ChemistryFilter: Help me understand significant figures.
I'm taking an Organic Chem class to fulfill a prerequisite for grad school. I believe I understand what I read in the textbook, but when I have my lab, my professor seems to tell me something completely different. As a result, I'm now confused about something I thought I understood.
I'm trying to understand significant figures and how they relate to measurement. If I'm measuring something with a ruler that is accurate to a centimeter (there are no demarcations in between 1 cm, 2 cm, 3 cm, etc), I should mark my measurement as being exact to the centimeter and estimated to one tenth of a center. Therefore, if I'm measuring something that falls between 2 and 3 cm, closer to 3 cm than 2 cm, I can estimate that the object I'm measuring is 2.7 cm long, given that significant figures are the digits in a measurement that are known with certainty (2 cm) plus one digit that has uncertainty (in this case .7 cm). If my ruler had demarcations between centimeter markings, I would have two certain measurements and one uncertain estimated number - for example, 2.73 cm, where 2.7 is a known number and .03 cm is estimated.
My understanding is that each the numbers in the above examples is significant ... both 2 and 7 are significant figures in my first example and 2, 7, and 3 in my second. My book very clearly states that significant figures are the digits in a measurement known with certainty plus one estimated digit.
Now, when I had my lab, my professor confused me by saying that only the 2 (in my 2.7 cm example) is significant, and that an estimated measurement cannot be included as a significant figure. I've asked another chemist and he said the same thing.
So, should I go with my professor and exlude uncertain numbers when trying to determine significant figures, or should I go with the book? I realize that this is an extremely basic question, but it seems strange when all the printed information I've read says one thing, and the actual human chemists I've asked have said another. At any rate, I'm confused and would greatly appreciate help the wonderfully brainy Mefite community has to offer.
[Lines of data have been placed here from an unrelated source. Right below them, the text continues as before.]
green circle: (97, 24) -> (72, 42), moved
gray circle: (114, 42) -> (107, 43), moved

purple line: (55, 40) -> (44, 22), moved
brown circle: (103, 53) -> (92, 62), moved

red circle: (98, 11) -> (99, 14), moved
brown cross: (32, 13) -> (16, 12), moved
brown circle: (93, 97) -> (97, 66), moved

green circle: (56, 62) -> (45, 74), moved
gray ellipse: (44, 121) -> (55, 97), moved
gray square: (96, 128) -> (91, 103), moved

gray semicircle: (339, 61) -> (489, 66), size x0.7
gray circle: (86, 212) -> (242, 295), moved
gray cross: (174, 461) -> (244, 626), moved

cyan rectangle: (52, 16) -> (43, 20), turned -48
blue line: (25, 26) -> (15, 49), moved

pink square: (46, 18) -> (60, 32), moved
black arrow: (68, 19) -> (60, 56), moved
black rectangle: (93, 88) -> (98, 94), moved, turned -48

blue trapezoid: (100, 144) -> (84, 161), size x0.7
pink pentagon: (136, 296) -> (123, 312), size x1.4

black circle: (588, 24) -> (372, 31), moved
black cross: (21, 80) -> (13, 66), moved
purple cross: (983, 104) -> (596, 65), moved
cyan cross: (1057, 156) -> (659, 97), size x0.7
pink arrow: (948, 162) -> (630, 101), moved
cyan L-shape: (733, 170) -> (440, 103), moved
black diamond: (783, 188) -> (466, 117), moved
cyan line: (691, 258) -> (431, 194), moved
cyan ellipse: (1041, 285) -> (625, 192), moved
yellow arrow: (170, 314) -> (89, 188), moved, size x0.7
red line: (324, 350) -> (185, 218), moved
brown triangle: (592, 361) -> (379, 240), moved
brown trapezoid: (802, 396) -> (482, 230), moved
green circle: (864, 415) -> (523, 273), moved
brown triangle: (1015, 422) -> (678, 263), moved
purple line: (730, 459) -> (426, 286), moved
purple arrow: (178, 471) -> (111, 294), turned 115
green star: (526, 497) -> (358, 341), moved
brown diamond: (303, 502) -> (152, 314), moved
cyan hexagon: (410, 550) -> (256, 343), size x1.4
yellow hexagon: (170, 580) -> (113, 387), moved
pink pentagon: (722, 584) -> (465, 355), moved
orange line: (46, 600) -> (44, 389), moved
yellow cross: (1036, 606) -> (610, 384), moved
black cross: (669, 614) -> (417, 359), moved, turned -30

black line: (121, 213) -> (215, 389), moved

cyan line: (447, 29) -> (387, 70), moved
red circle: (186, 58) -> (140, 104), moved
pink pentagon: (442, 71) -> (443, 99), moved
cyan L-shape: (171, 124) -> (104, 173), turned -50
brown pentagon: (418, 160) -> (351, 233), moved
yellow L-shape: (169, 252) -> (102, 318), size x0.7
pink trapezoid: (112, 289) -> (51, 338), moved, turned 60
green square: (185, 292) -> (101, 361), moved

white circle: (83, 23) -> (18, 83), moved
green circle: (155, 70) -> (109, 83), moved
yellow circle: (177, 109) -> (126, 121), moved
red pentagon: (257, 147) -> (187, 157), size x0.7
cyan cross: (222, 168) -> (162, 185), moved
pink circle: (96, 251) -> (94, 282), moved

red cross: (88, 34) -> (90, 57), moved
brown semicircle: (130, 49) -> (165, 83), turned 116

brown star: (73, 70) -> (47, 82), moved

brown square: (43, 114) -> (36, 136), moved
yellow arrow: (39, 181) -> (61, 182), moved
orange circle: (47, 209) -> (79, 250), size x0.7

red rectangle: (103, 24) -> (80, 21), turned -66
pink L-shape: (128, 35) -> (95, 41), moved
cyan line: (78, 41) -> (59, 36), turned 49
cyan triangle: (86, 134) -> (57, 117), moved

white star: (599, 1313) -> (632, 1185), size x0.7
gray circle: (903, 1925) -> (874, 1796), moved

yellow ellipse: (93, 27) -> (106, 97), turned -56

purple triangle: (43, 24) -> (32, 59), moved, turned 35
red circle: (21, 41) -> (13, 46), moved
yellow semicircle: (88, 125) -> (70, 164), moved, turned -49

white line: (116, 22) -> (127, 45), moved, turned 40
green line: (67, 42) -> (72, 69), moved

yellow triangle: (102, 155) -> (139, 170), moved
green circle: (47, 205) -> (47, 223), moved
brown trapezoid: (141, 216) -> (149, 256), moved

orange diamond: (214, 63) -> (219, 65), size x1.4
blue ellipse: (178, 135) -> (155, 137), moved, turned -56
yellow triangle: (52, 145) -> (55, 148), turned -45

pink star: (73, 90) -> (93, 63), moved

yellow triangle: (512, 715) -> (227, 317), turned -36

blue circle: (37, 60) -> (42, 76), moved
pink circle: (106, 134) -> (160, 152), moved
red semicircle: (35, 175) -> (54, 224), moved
In the example above, your measurement would be 3 cm, not 2.7 cm, because you have no ruler gradations to use that make 0.7 a "significant" measurement.
Another way to think about it is, if you were to give a room filled with students the very same ruler, you can be confident that the room will on the whole measure 3 cm as opposed to 2 cm. There is much less confidence in the collected average of measurements like 2.6, 2.5, 2.8, 2.9 or 2.7 cm, for example.
Go with the professor and chemist. Your book is either wrong or you accidently misinterpreted it.